Arbuthnot (Priory in Holywood) went to grammar school, sent two of his children to a grammar school, and wants to see selection abolished. Stevenson failed his 11-plus and wants to retain it. Last week he was signed up to support the Daily Mirror’s “Save Our Grammar Schools” campaign, (where did that one go?) bringing in such unlikely Mirror writers as Chris Woodhead, the former chief inspector of schools in England.
“The transfer test is not a fool-proof system and it is not the end of the world if pupils fail it. But it can feel like the end of the world when it is over dramatised the way it has been by some people,” Stevenson told the Mirror.
But McGuinness is the 11-plus failure who matters most in all this, and he says the debate about the Burns report has been “tremendous”.
“I think the success of it lies in the fact that there was an expectation among many people previously that to have a debate on this issue would be highly acrimonious and contentious,” he told the Guardian. “I have to say I’m very pleased that we’ve had a very high quality debate that’s going to continue over the next number of weeks and months.
“We haven’t made our minds up, we haven’t made any decision whatsoever about how we’re moving forward because we want this to be a real consultation, a real opportunity for people to have their say and know that they’ve been listened to. Even on the initial responses I’m getting, people are saying to me, ‘this is one of the few times we’ve been asked our opinion on anything’… I wanted there to be a real sense within the community that we haven’t got our minds made up.”

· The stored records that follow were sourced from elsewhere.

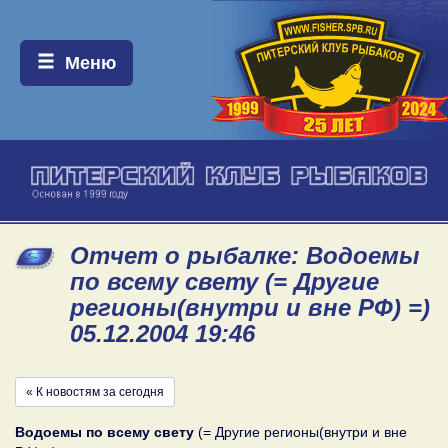
Меню:
Меню
Отчет о рыбалке: Водоемы
по всему свету (= Другие
регионы(внутри и вне РФ) =)
05.12.2004 19:46
« К новостям за сегодня
Водоемы по всему свету
(= Другие регионы(внутри и вне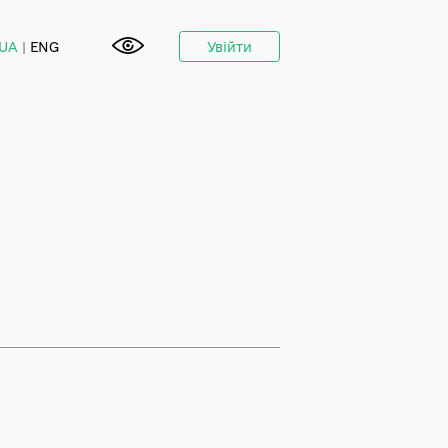
UA
|
ENG
Увійти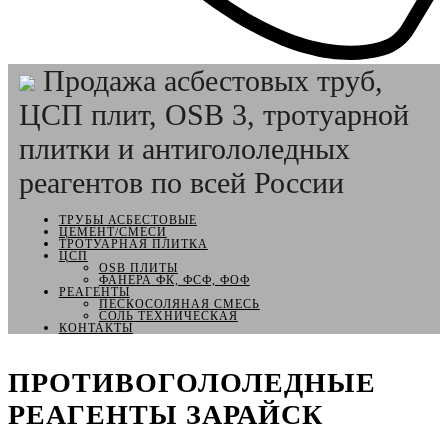
Продажа асбестовых труб,
ЦСП плит, OSB 3, тротуарной
плитки и антигололедных
реагентов по всей России
ТРУБЫ АСБЕСТОВЫЕ
ЦЕМЕНТ/СМЕСИ
ТРОТУАРНАЯ ПЛИТКА
ЦСП
OSB ПЛИТЫ
ФАНЕРА ФК, ФСФ, ФОФ
РЕАГЕНТЫ
ПЕСКОСОЛЯНАЯ СМЕСЬ
СОЛЬ ТЕХНИЧЕСКАЯ
КОНТАКТЫ
ПРОТИВОГОЛОЛЕДНЫЕ
РЕАГЕНТЫ ЗАРАЙСК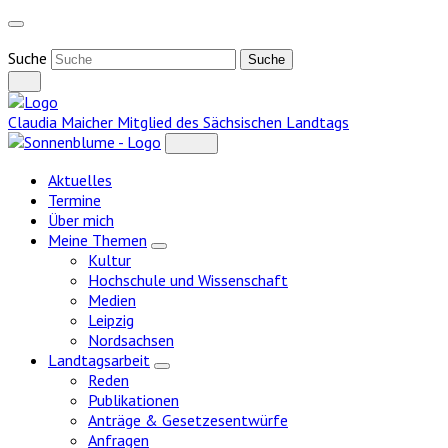
Weiter
zum
Inhalt
Suche
Claudia Maicher
Mitglied des Sächsischen Landtags
Aktuelles
Termine
Über mich
Meine Themen
Zeige
Kultur
Untermenü
Hochschule und Wissenschaft
Medien
Leipzig
Nordsachsen
Landtagsarbeit
Zeige
Reden
Untermenü
Publikationen
Anträge & Gesetzesentwürfe
Anfragen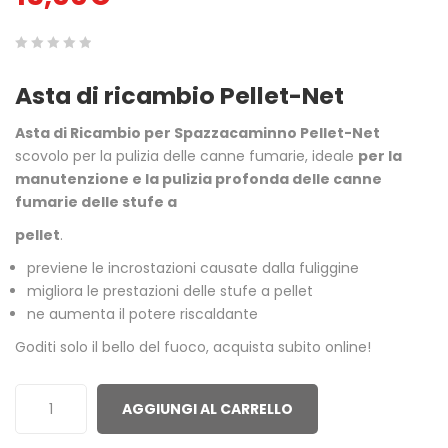
0
5
0
Asta di ricambio Pellet-Net
out
of
Asta di Ricambio per Spazzacaminno Pellet-Net
based
scovolo per la pulizia delle canne fumarie, ideale
per la
on
manutenzione e la pulizia profonda delle canne
customer
fumarie delle stufe a
ratings
pellet
.
previene le incrostazioni causate dalla fuliggine
migliora le prestazioni delle stufe a pellet
ne aumenta il potere riscaldante
Goditi solo il bello del fuoco, acquista subito online!
AGGIUNGI AL CARRELLO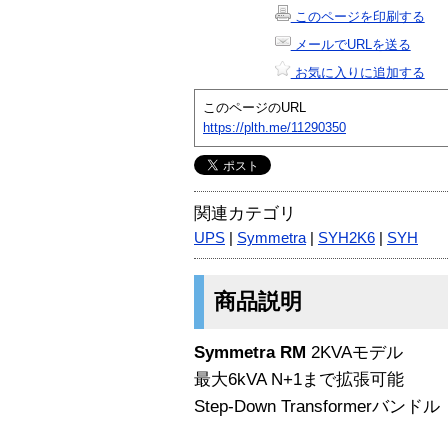
このページを印刷する
メールでURLを送る
お気に入りに追加する
このページのURL
https://plth.me/11290350
関連カテゴリ
UPS
|
Symmetra
|
SYH2K6
|
SYH
商品説明
Symmetra RM
2KVAモデル
最大6kVA N+1まで拡張可能
Step-Down Transformerバンドル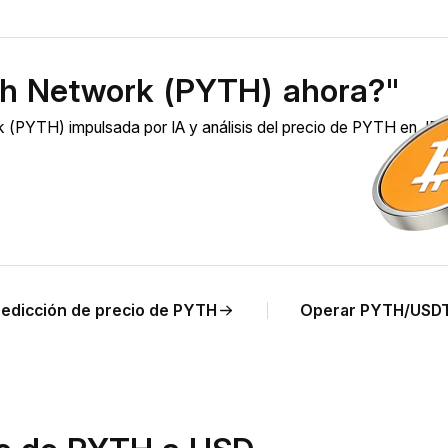
th Network (PYTH) ahora?"
 (PYTH) impulsada por IA y análisis del precio de PYTH en JP
redicción de precio de PYTH
Operar PYTH/USD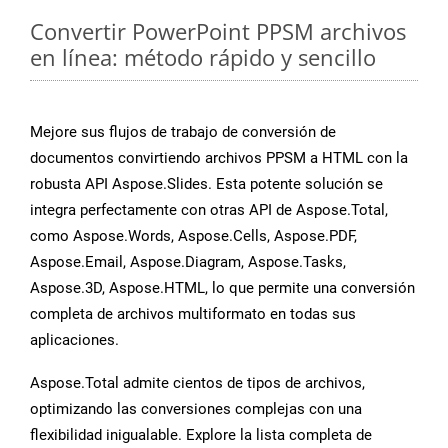
Convertir PowerPoint PPSM archivos
en línea: método rápido y sencillo
Mejore sus flujos de trabajo de conversión de
documentos convirtiendo archivos PPSM a HTML con la
robusta API Aspose.Slides. Esta potente solución se
integra perfectamente con otras API de Aspose.Total,
como Aspose.Words, Aspose.Cells, Aspose.PDF,
Aspose.Email, Aspose.Diagram, Aspose.Tasks,
Aspose.3D, Aspose.HTML, lo que permite una conversión
completa de archivos multiformato en todas sus
aplicaciones.
Aspose.Total admite cientos de tipos de archivos,
optimizando las conversiones complejas con una
flexibilidad inigualable. Explore la lista completa de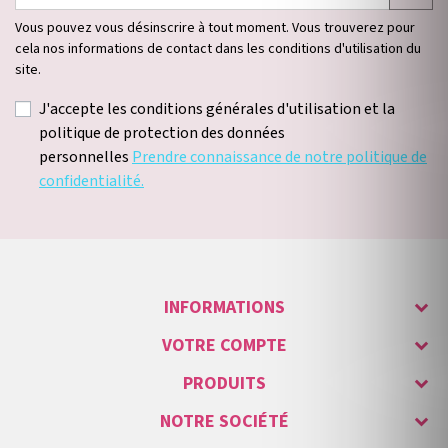
Vous pouvez vous désinscrire à tout moment. Vous trouverez pour
cela nos informations de contact dans les conditions d'utilisation du
site.
J'accepte les conditions générales d'utilisation et la
politique de protection des données
personnelles
Prendre connaissance de notre politique de
confidentialité.
INFORMATIONS
VOTRE COMPTE
PRODUITS
NOTRE SOCIÉTÉ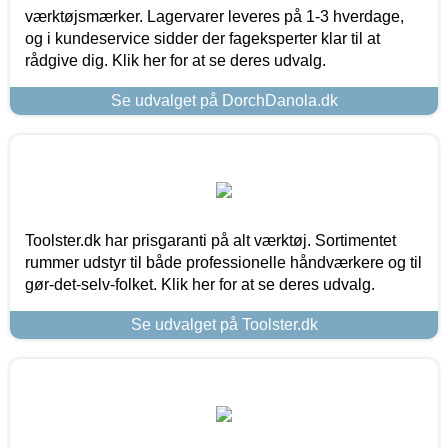
værktøjsmærker. Lagervarer leveres på 1-3 hverdage,
og i kundeservice sidder der fageksperter klar til at
rådgive dig. Klik her for at se deres udvalg.
Se udvalget på DorchDanola.dk
Toolster.dk har prisgaranti på alt værktøj. Sortimentet
rummer udstyr til både professionelle håndværkere og til
gør-det-selv-folket. Klik her for at se deres udvalg.
Se udvalget på Toolster.dk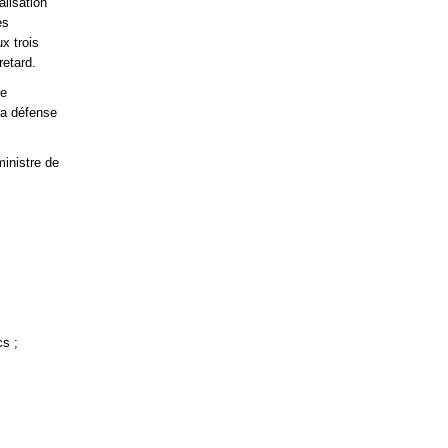
alisation
es
x trois
retard.
de
la défense
ministre de
cs ;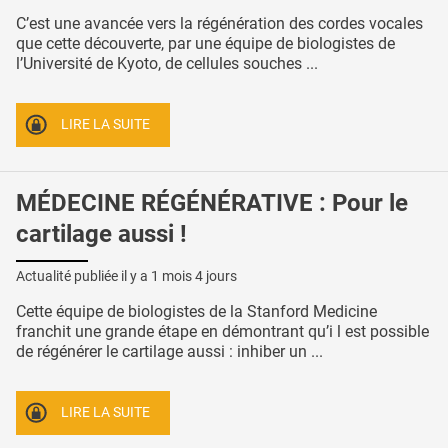
C’est une avancée vers la régénération des cordes vocales
que cette découverte, par une équipe de biologistes de
l’Université de Kyoto, de cellules souches ...
LIRE LA SUITE
MÉDECINE RÉGÉNÉRATIVE : Pour le
cartilage aussi !
Actualité publiée il y a
1 mois 4 jours
Cette équipe de biologistes de la Stanford Medicine
franchit une grande étape en démontrant qu’i l est possible
de régénérer le cartilage aussi : inhiber un ...
LIRE LA SUITE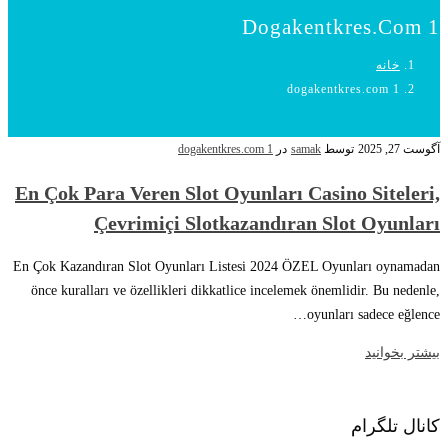
Dogakentkres.com 1
خانه
dogakentkres.com 1
آگوست 27, 2025
توسط
samak
در
dogakentkres.com 1
En Çok Para Veren Slot Oyunları Casino Siteleri,
Çevrimiçi Slotkazandıran Slot Oyunları
En Çok Kazandıran Slot Oyunları Listesi 2024 ÖZEL Oyunları oynamadan
önce kuralları ve özellikleri dikkatlice incelemek önemlidir. Bu nedenle,
oyunları sadece eğlence…
بیشتر بخوانید
کانال تلگرام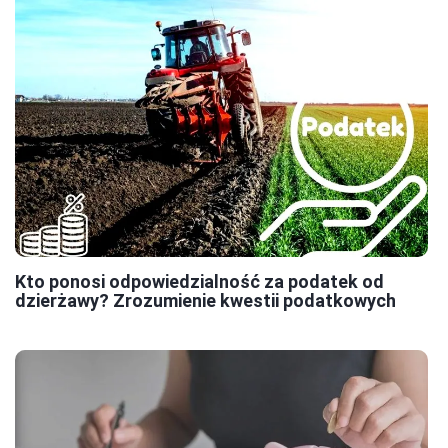
Kto ponosi odpowiedzialność za podatek od
dzierżawy? Zrozumienie kwestii podatkowych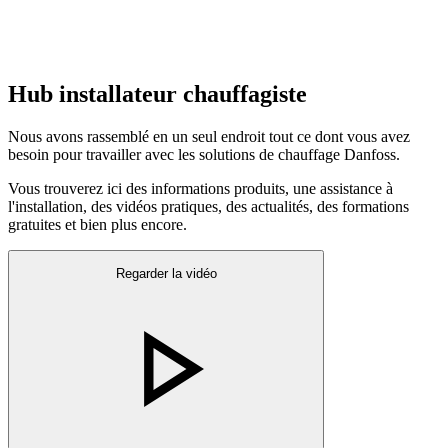
Hub installateur chauffagiste
Nous avons rassemblé en un seul endroit tout ce dont vous avez
besoin pour travailler avec les solutions de chauffage Danfoss.
Vous trouverez ici des informations produits, une assistance à
l'installation, des vidéos pratiques, des actualités, des formations
gratuites et bien plus encore.
Regarder la vidéo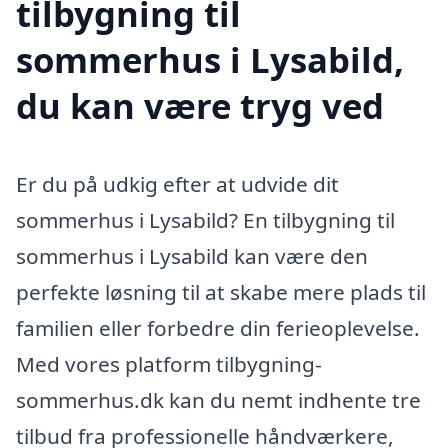
tilbygning til
sommerhus i Lysabild,
du kan være tryg ved
Er du på udkig efter at udvide dit
sommerhus i Lysabild? En tilbygning til
sommerhus i Lysabild kan være den
perfekte løsning til at skabe mere plads til
familien eller forbedre din ferieoplevelse.
Med vores platform tilbygning-
sommerhus.dk kan du nemt indhente tre
tilbud fra professionelle håndværkere,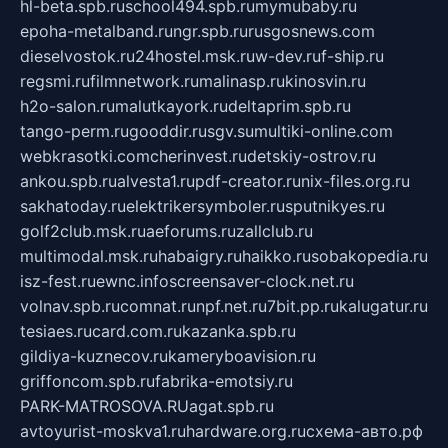
hl-beta.spb.ru
school494.spb.ru
mymubaby.ru
epoha-metalband.ru
ngr.spb.ru
rusgosnews.com
dieselvostok.ru
24hostel.msk.ru
w-dev.ru
f-ship.ru
regsmi.ru
filmnetwork.ru
malinasp.ru
kinosvin.ru
h2o-salon.ru
malutkayork.ru
deltaprim.spb.ru
tango-perm.ru
gooddir.ru
sgv.su
multiki-online.com
webkrasotki.com
cherinvest.ru
detskiy-ostrov.ru
ankou.spb.ru
alvesta1.ru
pdf-creator.ru
nix-files.org.ru
sakhatoday.ru
elektrikersymboler.ru
sputnikyes.ru
golf2club.msk.ru
aeforums.ru
zallclub.ru
multimodal.msk.ru
habaigry.ru
haikko.ru
sobakopedia.ru
isz-fest.ru
ewnc.info
screensaver-clock.net.ru
volnav.spb.ru
comnat.ru
npf.net.ru
7bit.pp.ru
kalugatur.ru
tesiaes.ru
card.com.ru
kazanka.spb.ru
gildiya-kuznecov.ru
kameryboavision.ru
griffoncom.spb.ru
fabrika-emotsiy.ru
PARK-MATROSOVA.RU
agat.spb.ru
avtoyurist-moskva1.ru
hardware.org.ru
схема-авто.рф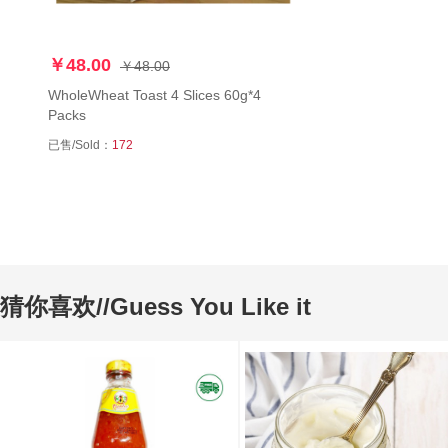
￥48.00
￥48.00
WholeWheat Toast 4 Slices 60g*4
Packs
已售/Sold：
172
猜你喜欢//Guess You Like it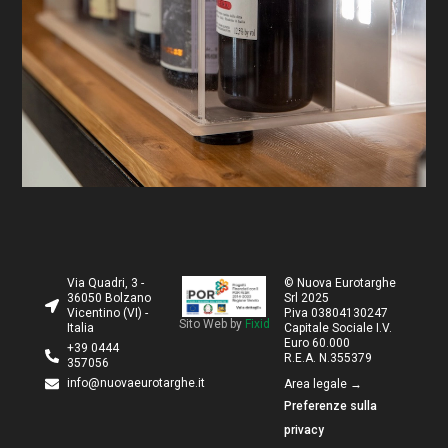
Via Quadri, 3 -
© Nuova Eurotarghe
36050 Bolzano
Srl 2025
Vicentino (VI) -
P.iva 03804130247
Sito Web by
Fixid
Italia
Capitale Sociale I.V.
Euro 60.000
+39 0444
R.E.A. N.355379
357056
info@nuovaeurotarghe.it
Area legale →
Preferenze sulla
privacy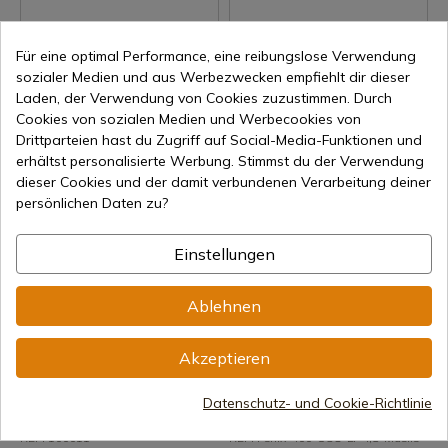
Für eine optimal Performance, eine reibungslose Verwendung
Produkt anzeigen
Produkt anzeigen
sozialer Medien und aus Werbezwecken empfiehlt dir dieser
Laden, der Verwendung von Cookies zuzustimmen. Durch
REF: OR400008
REF: 200004
Cookies von sozialen Medien und Werbecookies von
COMETA
COMETA
Luftgewehre COMETA Regler
Cometa Komplettes Visier C-
Drittparteien hast du Zugriff auf Social-Media-Funktionen und
OR400008
50 / C-100 200004
erhältst personalisierte Werbung. Stimmst du der Verwendung
dieser Cookies und der damit verbundenen Verarbeitung deiner
7-15 Tage Versand
7-15 Tage Versand
persönlichen Daten zu?
129,00 €
8,00 €
Einstellungen
Ablehnen
Akzeptieren
Datenschutz- und Cookie-Richtlinie
Produkt anzeigen
Produkt anzeigen
REF: 100011
REF: Fenix-400-USC-LT-4,5-Muelle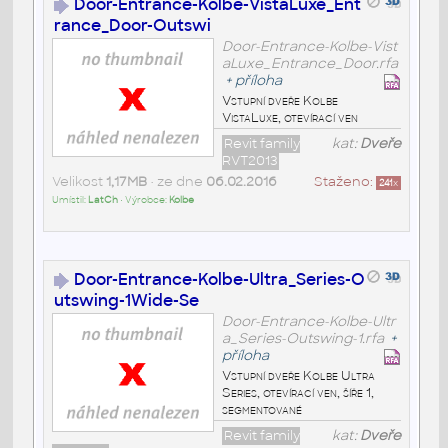
Door-Entrance-Kolbe-VistaLuxe_Ent
rance_Door-Outswi
Door-Entrance-Kolbe-Vist
aLuxe_Entrance_Door.rfa
+
příloha
Vstupní dveře Kolbe
VistaLuxe, otevírací ven
Revit family
kat:
Dveře
RVT2013
Velikost
1,17MB
• ze dne
06.02.2016
Staženo:
241
x
Umístil:
LatCh
• Výrobce:
Kolbe
Door-Entrance-Kolbe-Ultra_Series-O
utswing-1Wide-Se
Door-Entrance-Kolbe-Ultr
a_Series-Outswing-1.rfa
+
příloha
Vstupní dveře Kolbe Ultra
Series, otevírací ven, šíře 1,
segmentované
Revit family
kat:
Dveře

Except that the final conclusion is bound to be that the 11-plus is scrapped, for the Sinn Fein number two is a long-standing, vocal opponent of it. “When I came into this job at the very beginning some of my old acquaintances said ‘don’t even think about doing anything about the 11-plus because it won’t work’, and here we are two years on and I haven’t heard anybody defending it,” he says.